_Records for this exercise_.
========================

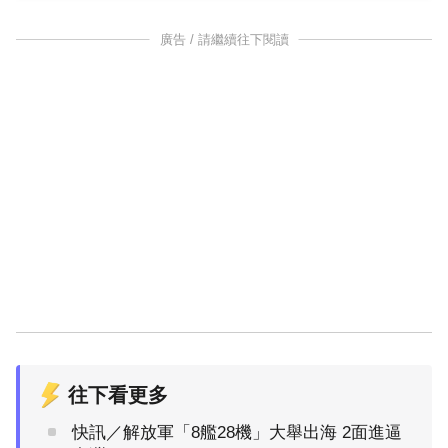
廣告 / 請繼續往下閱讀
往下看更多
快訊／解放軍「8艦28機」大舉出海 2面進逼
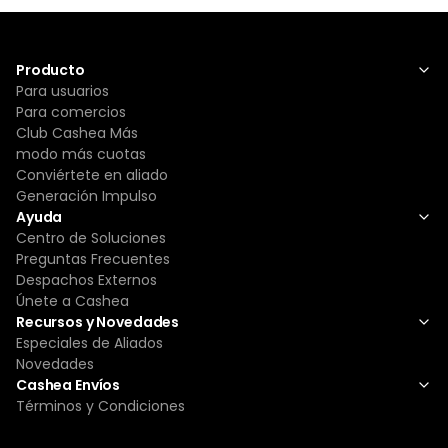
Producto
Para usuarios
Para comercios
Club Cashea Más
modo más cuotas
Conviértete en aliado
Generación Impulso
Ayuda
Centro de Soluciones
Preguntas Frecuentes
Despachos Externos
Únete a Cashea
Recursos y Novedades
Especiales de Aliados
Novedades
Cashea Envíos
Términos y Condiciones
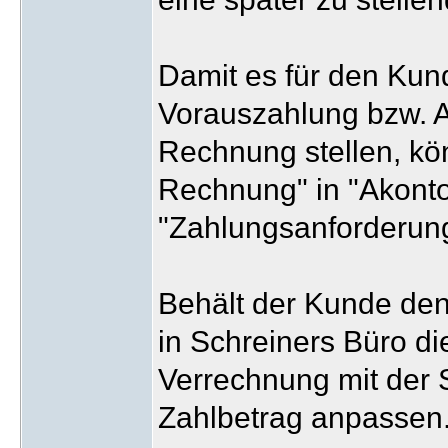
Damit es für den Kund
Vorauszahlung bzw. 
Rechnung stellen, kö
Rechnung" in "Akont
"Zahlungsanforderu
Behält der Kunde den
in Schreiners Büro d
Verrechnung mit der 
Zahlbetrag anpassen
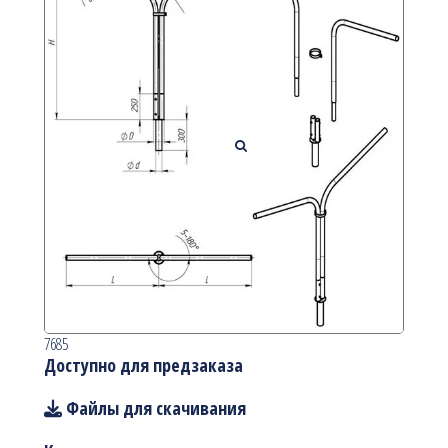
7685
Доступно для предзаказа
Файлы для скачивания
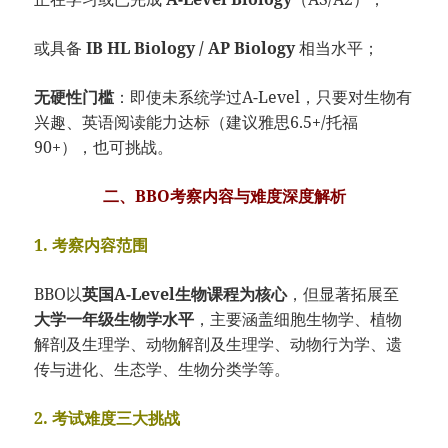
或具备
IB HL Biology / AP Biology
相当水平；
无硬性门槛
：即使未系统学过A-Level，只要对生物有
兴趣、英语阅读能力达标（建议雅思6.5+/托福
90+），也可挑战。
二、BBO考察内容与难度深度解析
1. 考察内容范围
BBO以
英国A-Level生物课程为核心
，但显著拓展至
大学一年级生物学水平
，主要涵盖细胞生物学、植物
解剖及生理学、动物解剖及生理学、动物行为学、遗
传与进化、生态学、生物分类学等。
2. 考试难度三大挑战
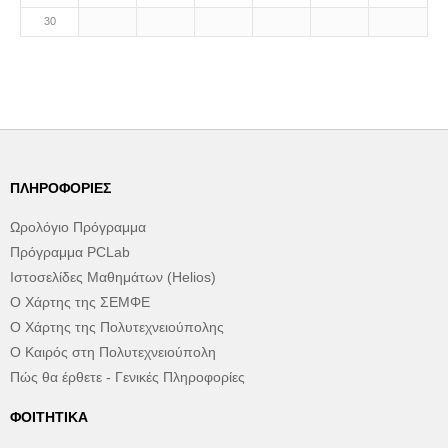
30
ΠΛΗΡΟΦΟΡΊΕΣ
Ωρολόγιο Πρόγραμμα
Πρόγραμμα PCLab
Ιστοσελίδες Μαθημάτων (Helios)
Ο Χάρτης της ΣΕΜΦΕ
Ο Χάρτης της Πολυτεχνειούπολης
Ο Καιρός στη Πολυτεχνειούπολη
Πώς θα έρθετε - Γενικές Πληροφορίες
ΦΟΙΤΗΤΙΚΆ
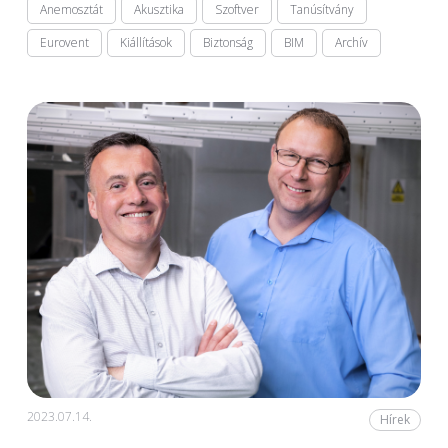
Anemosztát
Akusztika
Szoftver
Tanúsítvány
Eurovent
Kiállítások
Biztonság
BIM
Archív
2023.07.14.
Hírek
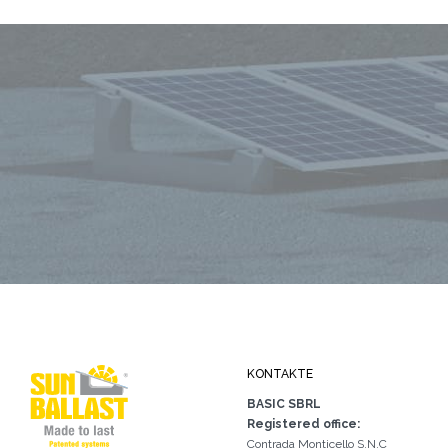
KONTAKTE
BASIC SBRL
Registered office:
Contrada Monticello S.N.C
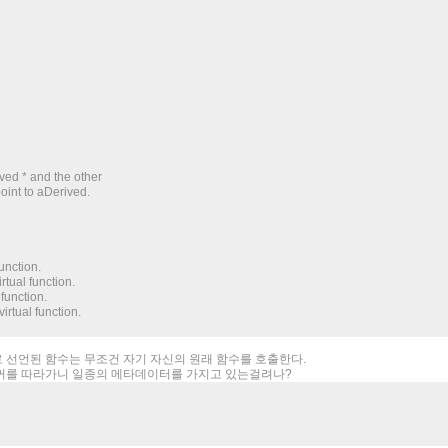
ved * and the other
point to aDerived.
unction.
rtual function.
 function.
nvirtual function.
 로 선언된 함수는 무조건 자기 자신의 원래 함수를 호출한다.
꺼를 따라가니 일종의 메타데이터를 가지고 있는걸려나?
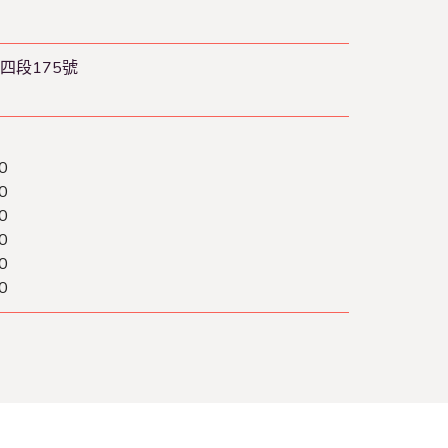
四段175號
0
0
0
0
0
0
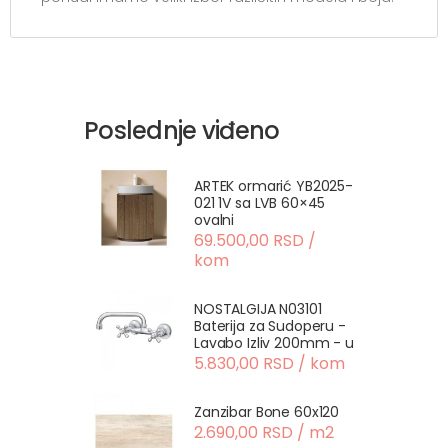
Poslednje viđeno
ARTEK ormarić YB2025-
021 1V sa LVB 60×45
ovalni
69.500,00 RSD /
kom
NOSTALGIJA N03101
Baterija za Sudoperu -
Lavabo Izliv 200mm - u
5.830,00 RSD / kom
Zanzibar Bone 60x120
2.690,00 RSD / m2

========================

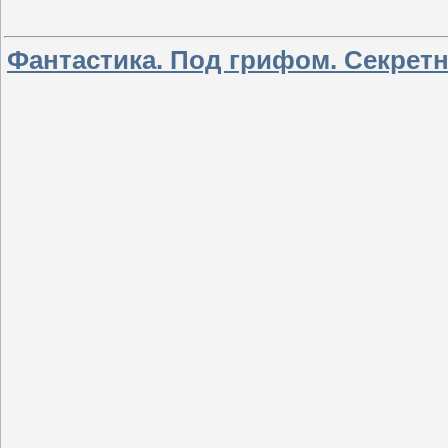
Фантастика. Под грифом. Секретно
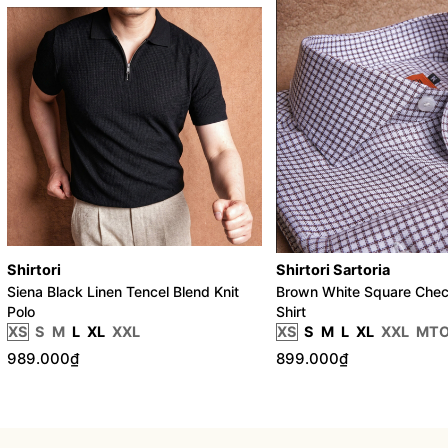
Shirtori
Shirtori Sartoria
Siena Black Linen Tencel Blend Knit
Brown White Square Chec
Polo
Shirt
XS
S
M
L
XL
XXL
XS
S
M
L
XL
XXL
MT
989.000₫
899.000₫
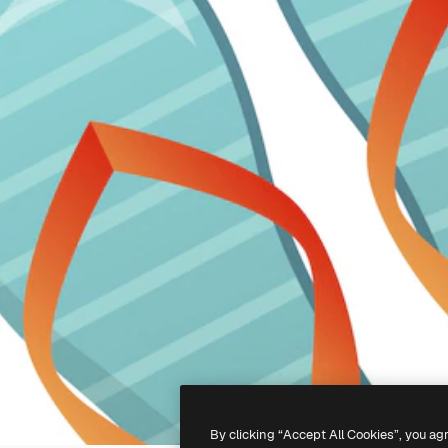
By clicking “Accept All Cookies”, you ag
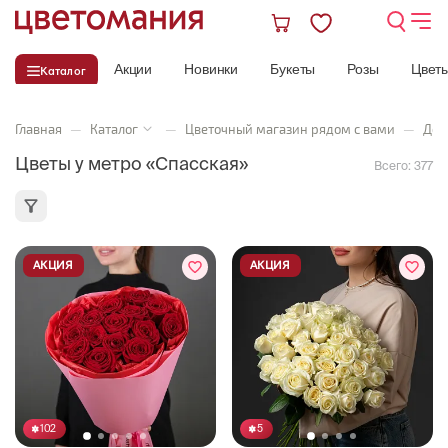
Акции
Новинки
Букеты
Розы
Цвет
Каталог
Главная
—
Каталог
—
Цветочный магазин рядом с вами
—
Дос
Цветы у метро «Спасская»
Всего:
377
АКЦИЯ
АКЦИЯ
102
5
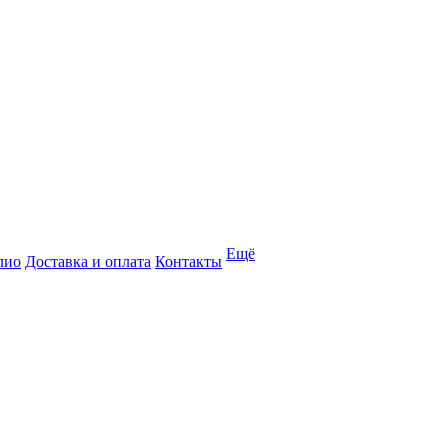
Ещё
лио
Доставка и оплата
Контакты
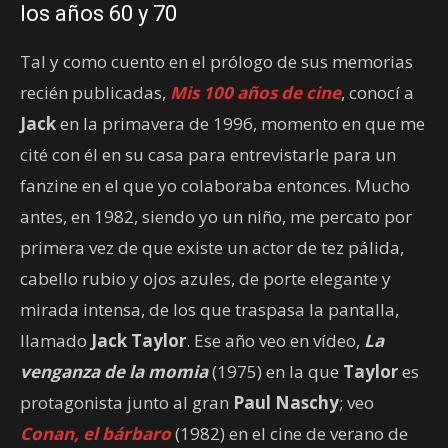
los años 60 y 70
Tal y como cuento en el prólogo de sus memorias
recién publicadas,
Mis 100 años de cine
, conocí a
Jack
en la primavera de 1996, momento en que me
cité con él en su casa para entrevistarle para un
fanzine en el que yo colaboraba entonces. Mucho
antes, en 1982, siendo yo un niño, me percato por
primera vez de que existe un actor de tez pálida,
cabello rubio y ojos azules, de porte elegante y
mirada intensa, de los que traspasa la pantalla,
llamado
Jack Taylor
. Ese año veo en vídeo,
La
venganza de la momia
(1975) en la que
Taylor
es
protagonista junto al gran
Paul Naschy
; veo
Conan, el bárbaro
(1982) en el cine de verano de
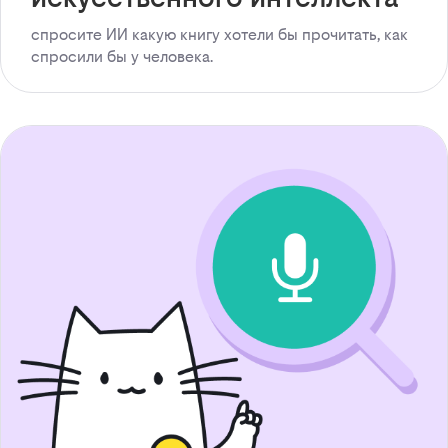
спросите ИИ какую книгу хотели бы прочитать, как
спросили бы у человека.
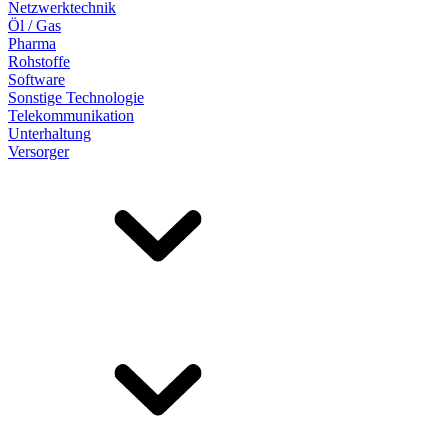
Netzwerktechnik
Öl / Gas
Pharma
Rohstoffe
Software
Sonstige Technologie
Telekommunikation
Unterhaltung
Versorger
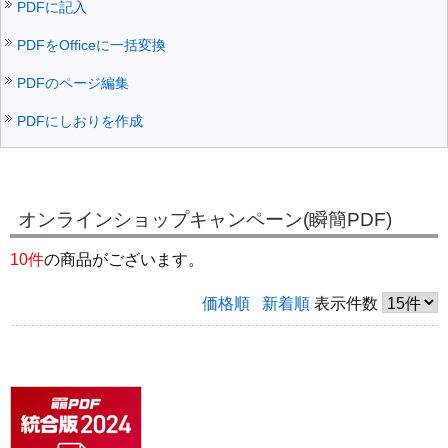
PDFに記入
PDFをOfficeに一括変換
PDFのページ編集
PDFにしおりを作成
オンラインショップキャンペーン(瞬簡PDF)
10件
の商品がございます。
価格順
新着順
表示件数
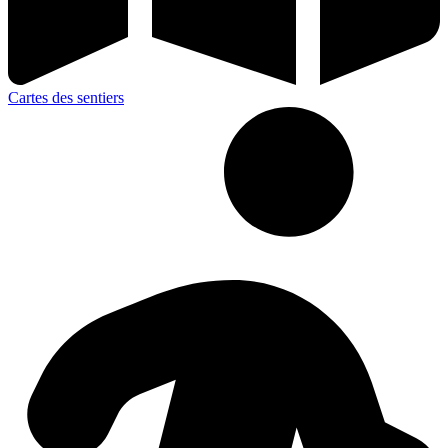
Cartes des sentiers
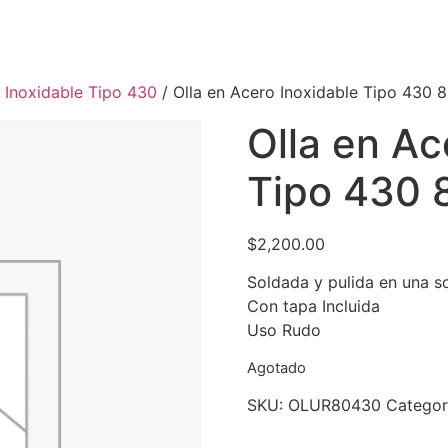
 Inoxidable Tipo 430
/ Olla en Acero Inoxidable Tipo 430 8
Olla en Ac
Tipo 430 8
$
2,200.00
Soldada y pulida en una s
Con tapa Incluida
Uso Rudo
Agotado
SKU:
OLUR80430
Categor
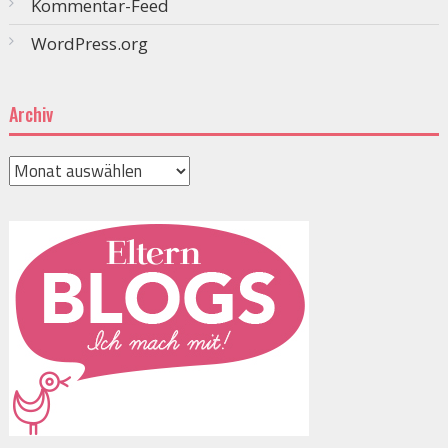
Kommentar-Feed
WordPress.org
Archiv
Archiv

========================

_Exercise_. Word for word, write out the lines above running from the one with "解剖及生理学、动物解剖及生理学、动物行为学、遗" up to and including the one with "2.690,00 RSD / m2". Drop any picture.

_Solution below_.
解剖及生理学、动物解剖及生理学、动物行为学、遗
传与进化、生态学、生物分类学等。
2. 考试难度三大挑战
30
ΠΛΗΡΟΦΟΡΊΕΣ
Ωρολόγιο Πρόγραμμα
Πρόγραμμα PCLab
Ιστοσελίδες Μαθημάτων (Helios)
Ο Χάρτης της ΣΕΜΦΕ
Ο Χάρτης της Πολυτεχνειούπολης
Ο Καιρός στη Πολυτεχνειούπολη
Πώς θα έρθετε - Γενικές Πληροφορίες
ΦΟΙΤΗΤΙΚΆ
Anemosztát
Akusztika
Szoftver
Tanúsítvány
Eurovent
Kiállítások
Biztonság
BIM
Archív
2023.07.14.
Hírek
KONTAKTE
BASIC SBRL
Registered office:
Contrada Monticello S.N.C
ved * and the other
point to aDerived.
unction.
rtual function.
 function.
nvirtual function.
 로 선언된 함수는 무조건 자기 자신의 원래 함수를 호출한다.
꺼를 따라가니 일종의 메타데이터를 가지고 있는걸려나?
四段175號
0
0
0
0
0
0
Poslednje viđeno
ARTEK ormarić YB2025-
021 1V sa LVB 60×45
ovalni
69.500,00 RSD /
kom
NOSTALGIJA N03101
Baterija za Sudoperu -
Lavabo Izliv 200mm - u
5.830,00 RSD / kom
Zanzibar Bone 60x120
2.690,00 RSD / m2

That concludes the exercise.